## WHAT YOU HAVE TO DO
Using the listing below, copy exactly the lines from the one containing "た革新プロダクトのタイトルを" to the one containing "emocionais e o", both lines included, and no others.

## ENTRIES PROVIDED
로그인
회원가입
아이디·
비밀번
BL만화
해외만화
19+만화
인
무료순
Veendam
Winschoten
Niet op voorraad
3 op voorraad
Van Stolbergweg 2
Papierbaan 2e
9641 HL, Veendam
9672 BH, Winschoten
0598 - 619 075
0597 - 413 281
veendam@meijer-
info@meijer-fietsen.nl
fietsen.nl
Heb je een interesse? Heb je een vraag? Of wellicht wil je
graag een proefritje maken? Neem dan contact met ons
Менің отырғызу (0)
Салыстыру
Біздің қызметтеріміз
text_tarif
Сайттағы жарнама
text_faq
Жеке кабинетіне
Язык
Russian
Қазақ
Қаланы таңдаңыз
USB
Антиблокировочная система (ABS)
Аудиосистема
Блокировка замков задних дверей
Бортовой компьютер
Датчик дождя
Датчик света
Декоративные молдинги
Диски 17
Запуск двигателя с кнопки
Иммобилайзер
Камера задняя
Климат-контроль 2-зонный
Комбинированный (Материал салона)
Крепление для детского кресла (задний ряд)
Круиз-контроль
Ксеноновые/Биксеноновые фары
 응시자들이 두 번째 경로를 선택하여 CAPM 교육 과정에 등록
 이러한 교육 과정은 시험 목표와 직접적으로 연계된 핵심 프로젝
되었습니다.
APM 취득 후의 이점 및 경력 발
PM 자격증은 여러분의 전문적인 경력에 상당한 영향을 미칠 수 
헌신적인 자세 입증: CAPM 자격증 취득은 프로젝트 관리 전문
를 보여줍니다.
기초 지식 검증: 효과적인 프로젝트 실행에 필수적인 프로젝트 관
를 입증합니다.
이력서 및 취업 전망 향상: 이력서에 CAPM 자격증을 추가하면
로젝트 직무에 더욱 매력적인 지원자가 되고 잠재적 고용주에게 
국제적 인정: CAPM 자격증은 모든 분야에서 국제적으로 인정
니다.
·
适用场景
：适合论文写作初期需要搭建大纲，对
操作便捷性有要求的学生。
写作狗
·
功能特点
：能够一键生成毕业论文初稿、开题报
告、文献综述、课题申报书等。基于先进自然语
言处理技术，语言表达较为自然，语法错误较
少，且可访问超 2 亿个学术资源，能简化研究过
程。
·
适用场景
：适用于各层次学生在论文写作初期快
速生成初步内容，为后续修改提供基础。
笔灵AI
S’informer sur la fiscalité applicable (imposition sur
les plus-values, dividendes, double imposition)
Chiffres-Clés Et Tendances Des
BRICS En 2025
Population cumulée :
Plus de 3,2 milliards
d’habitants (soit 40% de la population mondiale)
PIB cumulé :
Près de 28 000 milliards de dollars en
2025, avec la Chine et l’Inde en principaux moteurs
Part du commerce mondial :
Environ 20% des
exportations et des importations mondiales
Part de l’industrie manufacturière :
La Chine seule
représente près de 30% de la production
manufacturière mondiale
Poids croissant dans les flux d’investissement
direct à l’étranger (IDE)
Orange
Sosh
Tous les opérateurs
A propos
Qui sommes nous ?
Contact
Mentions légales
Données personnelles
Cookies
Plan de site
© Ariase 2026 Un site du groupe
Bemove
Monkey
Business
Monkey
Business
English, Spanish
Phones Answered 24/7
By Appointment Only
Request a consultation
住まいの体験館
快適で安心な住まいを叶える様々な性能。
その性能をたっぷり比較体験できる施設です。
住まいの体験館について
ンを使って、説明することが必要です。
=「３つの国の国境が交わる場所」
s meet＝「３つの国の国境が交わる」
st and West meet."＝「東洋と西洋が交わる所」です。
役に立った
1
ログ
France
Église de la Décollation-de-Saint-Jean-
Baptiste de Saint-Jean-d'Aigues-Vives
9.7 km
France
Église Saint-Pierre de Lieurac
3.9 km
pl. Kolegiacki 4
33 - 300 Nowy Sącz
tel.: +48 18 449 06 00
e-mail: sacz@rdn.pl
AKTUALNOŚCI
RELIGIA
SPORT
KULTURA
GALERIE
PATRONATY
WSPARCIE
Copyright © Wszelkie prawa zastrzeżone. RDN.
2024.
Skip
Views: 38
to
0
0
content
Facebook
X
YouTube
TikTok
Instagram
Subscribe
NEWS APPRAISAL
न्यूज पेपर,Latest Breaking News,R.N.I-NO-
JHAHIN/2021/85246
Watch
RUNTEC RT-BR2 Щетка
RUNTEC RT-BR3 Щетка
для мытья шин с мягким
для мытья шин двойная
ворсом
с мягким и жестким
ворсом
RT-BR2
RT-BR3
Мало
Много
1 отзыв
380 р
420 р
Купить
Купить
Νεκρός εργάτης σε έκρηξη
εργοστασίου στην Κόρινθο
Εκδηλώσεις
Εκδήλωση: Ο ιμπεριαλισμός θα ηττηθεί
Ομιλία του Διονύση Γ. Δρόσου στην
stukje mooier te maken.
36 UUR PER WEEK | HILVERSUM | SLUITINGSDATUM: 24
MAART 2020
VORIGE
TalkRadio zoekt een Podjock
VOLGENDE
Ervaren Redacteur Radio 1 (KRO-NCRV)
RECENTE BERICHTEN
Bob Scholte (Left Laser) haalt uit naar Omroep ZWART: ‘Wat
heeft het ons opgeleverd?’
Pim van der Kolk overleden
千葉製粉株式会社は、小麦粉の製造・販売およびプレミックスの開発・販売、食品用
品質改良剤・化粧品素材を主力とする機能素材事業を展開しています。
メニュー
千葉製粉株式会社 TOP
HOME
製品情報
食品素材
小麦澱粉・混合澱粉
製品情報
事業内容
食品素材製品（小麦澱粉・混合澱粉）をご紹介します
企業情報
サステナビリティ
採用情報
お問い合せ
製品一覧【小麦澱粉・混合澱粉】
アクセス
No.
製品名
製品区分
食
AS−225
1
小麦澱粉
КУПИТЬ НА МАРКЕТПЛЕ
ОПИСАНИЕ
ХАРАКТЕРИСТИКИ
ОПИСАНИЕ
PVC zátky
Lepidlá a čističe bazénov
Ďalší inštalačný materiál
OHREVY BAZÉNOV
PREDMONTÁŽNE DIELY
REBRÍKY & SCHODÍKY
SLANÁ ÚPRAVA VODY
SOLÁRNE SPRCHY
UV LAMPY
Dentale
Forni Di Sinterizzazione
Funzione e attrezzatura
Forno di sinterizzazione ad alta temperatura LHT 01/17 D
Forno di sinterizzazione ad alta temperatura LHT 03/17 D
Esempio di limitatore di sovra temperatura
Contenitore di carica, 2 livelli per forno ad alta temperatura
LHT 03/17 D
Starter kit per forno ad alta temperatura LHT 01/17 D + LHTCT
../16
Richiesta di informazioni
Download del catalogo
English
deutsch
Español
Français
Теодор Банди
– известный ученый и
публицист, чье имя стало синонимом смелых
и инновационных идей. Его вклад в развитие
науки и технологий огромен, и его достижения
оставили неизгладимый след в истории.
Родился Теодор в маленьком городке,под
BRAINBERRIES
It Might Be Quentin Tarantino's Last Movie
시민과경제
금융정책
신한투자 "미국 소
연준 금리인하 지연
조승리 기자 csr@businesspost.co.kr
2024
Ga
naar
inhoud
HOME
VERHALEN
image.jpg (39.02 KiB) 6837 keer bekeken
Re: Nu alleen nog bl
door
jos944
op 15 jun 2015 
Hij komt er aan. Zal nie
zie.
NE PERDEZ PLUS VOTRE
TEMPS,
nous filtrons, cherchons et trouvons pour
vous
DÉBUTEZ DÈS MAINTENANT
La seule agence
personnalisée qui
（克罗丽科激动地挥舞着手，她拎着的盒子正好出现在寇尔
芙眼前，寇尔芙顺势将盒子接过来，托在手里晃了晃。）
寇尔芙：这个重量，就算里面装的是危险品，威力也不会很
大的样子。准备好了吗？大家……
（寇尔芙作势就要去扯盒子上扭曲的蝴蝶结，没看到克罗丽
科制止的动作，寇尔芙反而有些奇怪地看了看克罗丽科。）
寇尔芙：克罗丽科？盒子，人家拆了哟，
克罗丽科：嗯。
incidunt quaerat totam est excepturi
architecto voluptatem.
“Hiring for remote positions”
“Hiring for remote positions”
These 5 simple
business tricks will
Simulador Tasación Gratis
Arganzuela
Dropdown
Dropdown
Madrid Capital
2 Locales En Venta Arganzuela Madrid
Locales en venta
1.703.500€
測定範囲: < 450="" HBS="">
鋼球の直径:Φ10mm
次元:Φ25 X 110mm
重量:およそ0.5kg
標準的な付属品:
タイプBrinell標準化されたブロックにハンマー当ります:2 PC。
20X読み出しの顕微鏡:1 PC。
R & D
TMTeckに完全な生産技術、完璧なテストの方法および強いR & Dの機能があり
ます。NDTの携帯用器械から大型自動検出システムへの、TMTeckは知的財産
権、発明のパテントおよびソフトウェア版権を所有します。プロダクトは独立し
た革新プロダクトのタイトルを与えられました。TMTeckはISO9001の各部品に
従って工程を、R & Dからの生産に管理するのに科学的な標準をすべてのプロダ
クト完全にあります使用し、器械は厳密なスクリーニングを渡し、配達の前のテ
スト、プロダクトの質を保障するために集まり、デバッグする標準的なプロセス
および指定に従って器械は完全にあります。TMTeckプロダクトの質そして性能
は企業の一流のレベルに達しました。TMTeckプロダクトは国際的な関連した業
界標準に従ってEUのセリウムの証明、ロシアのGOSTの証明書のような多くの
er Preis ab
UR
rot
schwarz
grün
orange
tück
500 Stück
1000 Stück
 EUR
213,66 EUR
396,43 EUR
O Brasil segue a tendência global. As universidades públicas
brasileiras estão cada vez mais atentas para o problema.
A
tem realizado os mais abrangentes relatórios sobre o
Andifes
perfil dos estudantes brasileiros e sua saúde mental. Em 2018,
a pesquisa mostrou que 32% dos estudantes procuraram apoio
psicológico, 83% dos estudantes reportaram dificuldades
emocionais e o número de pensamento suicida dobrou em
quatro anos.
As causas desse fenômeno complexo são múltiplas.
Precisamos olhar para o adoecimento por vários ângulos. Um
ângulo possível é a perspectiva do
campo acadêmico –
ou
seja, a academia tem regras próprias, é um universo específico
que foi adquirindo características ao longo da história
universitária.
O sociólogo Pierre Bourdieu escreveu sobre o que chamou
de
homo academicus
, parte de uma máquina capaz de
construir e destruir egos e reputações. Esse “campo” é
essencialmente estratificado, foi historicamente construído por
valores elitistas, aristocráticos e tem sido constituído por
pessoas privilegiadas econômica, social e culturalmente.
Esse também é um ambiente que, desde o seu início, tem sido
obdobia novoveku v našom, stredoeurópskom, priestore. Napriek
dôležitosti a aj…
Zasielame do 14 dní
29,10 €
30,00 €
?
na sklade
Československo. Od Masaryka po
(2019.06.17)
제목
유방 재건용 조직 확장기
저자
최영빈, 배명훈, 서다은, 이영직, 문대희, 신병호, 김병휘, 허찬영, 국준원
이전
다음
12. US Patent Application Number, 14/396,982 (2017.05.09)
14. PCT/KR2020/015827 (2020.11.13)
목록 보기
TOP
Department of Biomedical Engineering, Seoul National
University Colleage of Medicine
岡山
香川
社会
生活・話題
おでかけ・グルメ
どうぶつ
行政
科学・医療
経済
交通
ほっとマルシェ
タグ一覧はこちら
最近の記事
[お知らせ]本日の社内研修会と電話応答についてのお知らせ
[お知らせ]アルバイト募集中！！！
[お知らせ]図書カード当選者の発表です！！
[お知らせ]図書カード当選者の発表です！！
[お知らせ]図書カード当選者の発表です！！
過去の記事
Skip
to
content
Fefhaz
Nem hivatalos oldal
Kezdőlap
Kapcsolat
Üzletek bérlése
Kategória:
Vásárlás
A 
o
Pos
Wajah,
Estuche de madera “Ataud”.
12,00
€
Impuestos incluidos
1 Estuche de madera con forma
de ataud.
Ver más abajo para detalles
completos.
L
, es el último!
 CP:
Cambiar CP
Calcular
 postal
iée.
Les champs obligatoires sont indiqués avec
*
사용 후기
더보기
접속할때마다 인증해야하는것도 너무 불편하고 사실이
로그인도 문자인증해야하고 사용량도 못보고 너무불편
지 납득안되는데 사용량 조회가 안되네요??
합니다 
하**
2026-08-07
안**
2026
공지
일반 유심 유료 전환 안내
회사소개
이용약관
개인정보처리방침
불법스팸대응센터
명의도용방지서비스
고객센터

## WORKED SOLUTION
た革新プロダクトのタイトルを与えられました。TMTeckはISO9001の各部品に
従って工程を、R & Dからの生産に管理するのに科学的な標準をすべてのプロダ
クト完全にあります使用し、器械は厳密なスクリーニングを渡し、配達の前のテ
スト、プロダクトの質を保障するために集まり、デバッグする標準的なプロセス
および指定に従って器械は完全にあります。TMTeckプロダクトの質そして性能
は企業の一流のレベルに達しました。TMTeckプロダクトは国際的な関連した業
界標準に従ってEUのセリウムの証明、ロシアのGOSTの証明書のような多くの
er Preis ab
UR
rot
schwarz
grün
orange
tück
500 Stück
1000 Stück
 EUR
213,66 EUR
396,43 EUR
O Brasil segue a tendência global. As universidades públicas
brasileiras estão cada vez mais atentas para o problema.
A
tem realizado os mais abrangentes relatórios sobre o
Andifes
perfil dos estudantes brasileiros e sua saúde mental. Em 2018,
a pesquisa mostrou que 32% dos estudantes procuraram apoio
psicológico, 83% dos estudantes reportaram dificuldades
emocionais e o número de pensamento suicida dobrou em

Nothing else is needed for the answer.